Тогда она снова улыбнулась своей мертвенной улыбкой и велела мне забраться на лестницу и поискать в шкафу на верхней полке, нет ли там лампочки побольше, чтобы ввернуть в столовой, а то мы даже не видим, что едим. Я тотчас же взобрался наверх и заглянул на полку. Там лежало, наверно, лампочек двадцать, и почти все перегоревшие. Не понимаю, для чего она хранила их, может быть, думала, что ей вернут за них деньги в супермаркете. Пришлось мне проверить почти все, пока я не нашел одну неиспорченную.

Тем временем она сварила ужин — баранину с рисом и бобы, замечательная еда, очень вкусно, арабская кухня. Все время хлопочет вокруг меня, сама не ест, подносит то соль, то хлеб, выставила перец, соленые огурцы. Я говорю ей: «Я сам могу все принести», а она отвечает: «Ешь спокойно». В конце подала сладкое.

А ходит она медленно, еле волоча ноги. Покончив с ужином, я убрал грязную посуду и сказал: «Давайте я вымою». Но она уперлась, боялась, как бы я не разбил что-нибудь. Тогда я сказал: «Ладно, я вынесу мусор».

Я спустился выкинуть мусор. Было уже совсем темно, и я пошел с пустым ведром прогуляться по улице, осмотреться, что за соседи, какие магазины.

Когда я вернулся, она сидела в кресле, все было уже убрано и вымыто, смотрит на меня сердито.

— Где ты был?

— Просто прошелся по улице.

— Ты всегда говори мне, куда идешь. Я отвечаю за тебя.

Мне хотелось огрызнуться — с чего это вдруг, но я промолчал.

Она взяла «Маарив», а я — «Едиот ахронот», потому что только это и было у нее, нет ни телевизора, ни радио, чтобы послушать музыку. Мы сидели, как пара стариков, друг против друга и молча читали. Скучища та еще. А она каждые пять минут спрашивала, который час. В конце концов она устала от чтения, сняла очки и сказала:

— Почитай-ка мне, что пишет Розенблюм на первой странице.

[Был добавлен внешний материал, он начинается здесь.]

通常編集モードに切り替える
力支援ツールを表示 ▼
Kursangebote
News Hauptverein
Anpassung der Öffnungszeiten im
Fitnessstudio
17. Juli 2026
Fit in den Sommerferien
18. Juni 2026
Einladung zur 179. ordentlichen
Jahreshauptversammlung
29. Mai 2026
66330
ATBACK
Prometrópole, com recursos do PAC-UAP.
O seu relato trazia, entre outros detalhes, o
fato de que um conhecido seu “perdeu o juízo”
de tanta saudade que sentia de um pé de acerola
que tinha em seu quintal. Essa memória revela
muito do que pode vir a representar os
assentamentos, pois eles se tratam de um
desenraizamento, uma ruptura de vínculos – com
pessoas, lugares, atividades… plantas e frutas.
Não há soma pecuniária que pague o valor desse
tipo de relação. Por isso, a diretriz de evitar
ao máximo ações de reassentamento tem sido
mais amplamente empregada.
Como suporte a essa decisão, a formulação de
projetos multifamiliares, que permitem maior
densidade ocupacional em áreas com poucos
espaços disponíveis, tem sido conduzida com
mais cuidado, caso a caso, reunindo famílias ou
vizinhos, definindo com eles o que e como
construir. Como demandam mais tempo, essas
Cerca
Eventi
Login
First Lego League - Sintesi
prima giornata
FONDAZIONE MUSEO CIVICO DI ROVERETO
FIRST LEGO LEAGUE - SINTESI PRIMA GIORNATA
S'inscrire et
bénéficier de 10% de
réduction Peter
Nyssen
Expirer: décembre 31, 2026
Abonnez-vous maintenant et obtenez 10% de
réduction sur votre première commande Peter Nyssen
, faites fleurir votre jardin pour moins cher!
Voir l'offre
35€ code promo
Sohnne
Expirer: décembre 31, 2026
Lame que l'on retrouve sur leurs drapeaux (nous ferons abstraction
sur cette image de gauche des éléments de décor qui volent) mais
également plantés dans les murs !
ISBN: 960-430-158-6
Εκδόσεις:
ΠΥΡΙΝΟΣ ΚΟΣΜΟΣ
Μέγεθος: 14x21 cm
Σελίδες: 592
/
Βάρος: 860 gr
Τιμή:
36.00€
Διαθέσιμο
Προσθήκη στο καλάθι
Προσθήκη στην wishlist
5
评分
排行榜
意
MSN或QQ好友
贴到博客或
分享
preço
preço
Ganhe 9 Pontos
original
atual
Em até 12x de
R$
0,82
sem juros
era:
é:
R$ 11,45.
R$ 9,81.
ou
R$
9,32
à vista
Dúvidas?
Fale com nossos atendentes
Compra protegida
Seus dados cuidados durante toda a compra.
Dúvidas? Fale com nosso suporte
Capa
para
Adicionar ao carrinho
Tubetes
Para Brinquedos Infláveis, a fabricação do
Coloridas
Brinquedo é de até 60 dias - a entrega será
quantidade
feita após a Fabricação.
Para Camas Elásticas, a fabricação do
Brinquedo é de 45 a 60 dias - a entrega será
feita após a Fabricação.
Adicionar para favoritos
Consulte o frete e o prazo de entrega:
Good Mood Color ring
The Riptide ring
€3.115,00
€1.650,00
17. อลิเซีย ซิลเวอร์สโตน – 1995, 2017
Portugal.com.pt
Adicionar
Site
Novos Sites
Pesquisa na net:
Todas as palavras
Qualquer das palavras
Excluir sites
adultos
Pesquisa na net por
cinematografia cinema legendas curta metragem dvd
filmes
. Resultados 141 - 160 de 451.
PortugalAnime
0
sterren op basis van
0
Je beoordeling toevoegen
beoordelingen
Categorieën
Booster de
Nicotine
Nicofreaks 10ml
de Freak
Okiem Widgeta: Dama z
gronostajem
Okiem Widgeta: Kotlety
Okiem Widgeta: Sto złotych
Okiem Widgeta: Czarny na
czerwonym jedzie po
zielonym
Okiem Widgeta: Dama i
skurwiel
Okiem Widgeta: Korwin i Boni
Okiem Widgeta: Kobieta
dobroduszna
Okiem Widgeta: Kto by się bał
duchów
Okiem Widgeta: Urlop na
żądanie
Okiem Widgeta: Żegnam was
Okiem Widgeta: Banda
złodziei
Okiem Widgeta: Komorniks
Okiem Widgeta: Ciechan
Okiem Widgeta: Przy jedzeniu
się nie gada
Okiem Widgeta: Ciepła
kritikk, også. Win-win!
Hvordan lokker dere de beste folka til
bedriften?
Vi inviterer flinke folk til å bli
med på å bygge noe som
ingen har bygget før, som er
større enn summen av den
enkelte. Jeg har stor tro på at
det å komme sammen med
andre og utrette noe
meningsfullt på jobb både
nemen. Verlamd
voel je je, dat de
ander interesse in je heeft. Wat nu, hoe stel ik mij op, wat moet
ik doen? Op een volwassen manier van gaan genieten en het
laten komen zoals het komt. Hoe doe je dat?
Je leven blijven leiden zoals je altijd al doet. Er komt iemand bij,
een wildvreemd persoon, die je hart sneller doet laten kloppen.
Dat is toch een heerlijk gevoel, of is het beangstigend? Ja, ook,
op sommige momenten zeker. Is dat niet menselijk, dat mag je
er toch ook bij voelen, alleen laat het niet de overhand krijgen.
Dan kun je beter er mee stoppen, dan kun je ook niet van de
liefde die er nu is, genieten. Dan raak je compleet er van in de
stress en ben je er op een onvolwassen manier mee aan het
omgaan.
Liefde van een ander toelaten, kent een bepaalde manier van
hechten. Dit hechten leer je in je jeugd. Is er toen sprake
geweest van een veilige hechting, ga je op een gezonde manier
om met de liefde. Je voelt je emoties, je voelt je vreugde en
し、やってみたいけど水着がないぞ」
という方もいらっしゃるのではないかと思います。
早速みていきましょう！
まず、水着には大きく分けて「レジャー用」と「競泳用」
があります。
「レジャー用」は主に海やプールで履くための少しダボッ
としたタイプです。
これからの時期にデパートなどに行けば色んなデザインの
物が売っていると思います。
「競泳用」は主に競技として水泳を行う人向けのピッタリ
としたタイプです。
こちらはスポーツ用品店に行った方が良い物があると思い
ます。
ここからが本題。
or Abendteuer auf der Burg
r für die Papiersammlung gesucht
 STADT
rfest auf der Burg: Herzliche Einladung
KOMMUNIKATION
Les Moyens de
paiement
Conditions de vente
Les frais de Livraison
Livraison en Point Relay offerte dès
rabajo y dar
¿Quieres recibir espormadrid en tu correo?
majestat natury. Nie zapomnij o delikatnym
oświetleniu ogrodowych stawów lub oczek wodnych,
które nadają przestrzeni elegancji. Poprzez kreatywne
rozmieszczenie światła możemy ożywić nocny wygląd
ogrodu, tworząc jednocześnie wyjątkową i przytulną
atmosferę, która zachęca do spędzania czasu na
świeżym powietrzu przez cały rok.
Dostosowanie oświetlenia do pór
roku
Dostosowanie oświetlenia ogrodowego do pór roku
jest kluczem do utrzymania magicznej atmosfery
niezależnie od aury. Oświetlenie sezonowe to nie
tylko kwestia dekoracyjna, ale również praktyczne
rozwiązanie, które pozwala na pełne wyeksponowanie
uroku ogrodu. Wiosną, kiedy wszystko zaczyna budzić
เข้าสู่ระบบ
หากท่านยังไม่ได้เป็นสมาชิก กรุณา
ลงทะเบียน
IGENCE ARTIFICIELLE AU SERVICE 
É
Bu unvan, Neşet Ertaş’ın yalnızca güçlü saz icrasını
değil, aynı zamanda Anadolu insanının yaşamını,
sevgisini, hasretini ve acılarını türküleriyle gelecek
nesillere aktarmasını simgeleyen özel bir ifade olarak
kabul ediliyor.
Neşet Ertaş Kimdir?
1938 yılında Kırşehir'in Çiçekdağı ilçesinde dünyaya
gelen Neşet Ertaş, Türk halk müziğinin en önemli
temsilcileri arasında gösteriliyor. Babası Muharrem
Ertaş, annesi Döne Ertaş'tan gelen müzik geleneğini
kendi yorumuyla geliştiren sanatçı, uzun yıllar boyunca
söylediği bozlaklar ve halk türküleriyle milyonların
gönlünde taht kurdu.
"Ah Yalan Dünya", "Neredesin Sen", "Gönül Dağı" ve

И я прочитал ей. Подробности не могу вспомнить, но вкратце все сводилось к тому, что все арабы хотят уничтожить всех евреев.

Она вздыхала и качала головой.

Я не смог удержаться и сказал ей:

— Что, я хочу уничтожить вас?

Она улыбнулась и пробормотала:

— Еще увидим, еще увидим, который час?

Я сказал:

— Семь.

Она сказала:

— Ялла, иди спать, а то не успеешь отдохнуть. Может быть, он придет за тобой ночью.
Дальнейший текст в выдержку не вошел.